Some people argued that only the first three hypotheses are relevant to the question at hand. Maybe. But imagine what the defense counsel would say if it turned out that only hypotheses 1 and 2 were rejected and hypotheses 4-6 were not. You would testify that the murderer must be suspect number 3. But the defense would argue, "how can you say it's number 3 if you can't even tell suspect 3 from 1 or 2?" It would be unconvincing to present a result that implicated suspect 3 unless at least 4 of the 6 hypotheses were rejected (numbers 1, 2, 5, and 6).

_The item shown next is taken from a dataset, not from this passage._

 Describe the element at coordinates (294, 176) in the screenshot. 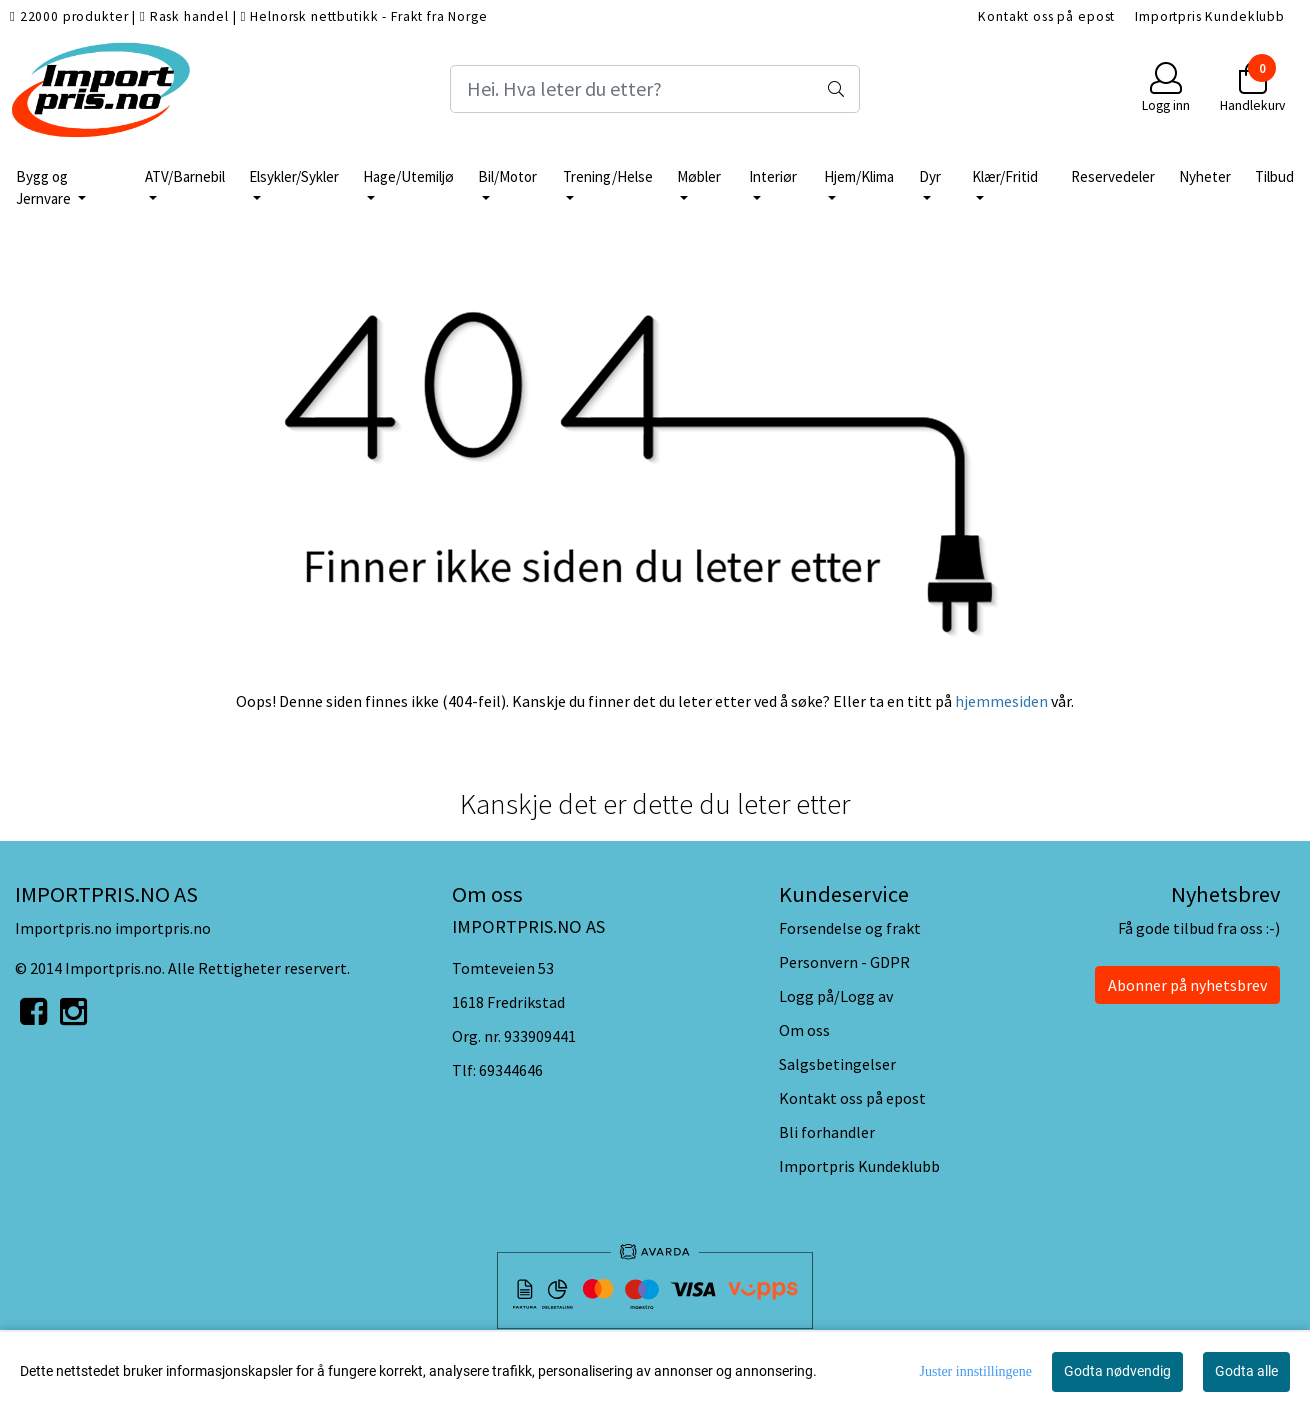 I see `Elsykler/Sykler` at that location.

A few people also argued that the p-value of hypothesis 3 is a good measure of confidence. This is not correct. Consider the case where hypothesis 2 has a p-value of 5.1% (so it is rejected) and hypothesis 3 has a p-value of 4.9%. Clearly, you would have less confidence that the unknown is sample 3 than if hypothesis 2 had a p-value of 95%.

If you used multcompare in your analysis, a good measure of confidence is the FWER that you chose. Since all the hypotheses may not be required to uniquely identify the unknown, the FWER is slightly conservative. So what. You required more things to be true than you strictly needed to. But it is likely that you would have gained very little by removing the unnecessary hypothesis from consideration. It is even more likely that the error terms did not perfectly satisfy the assumptions of test, so your calculation is at best an approximation of the possibility of this type of error.

You can probably think of ways the simple error model we relied on might be deficient. For example, there is no attempt to include any kind of systematic error. If there were significant systematic error sources in your experiment, your estimate of the chance that an unlucky accident happened may be very far from the truth. Because most real experiments do not perfectly satisfy the assumptions of the test, it is usually ridiculous to report an extremely small p-value. (That doesn't stop people from doing it, though.)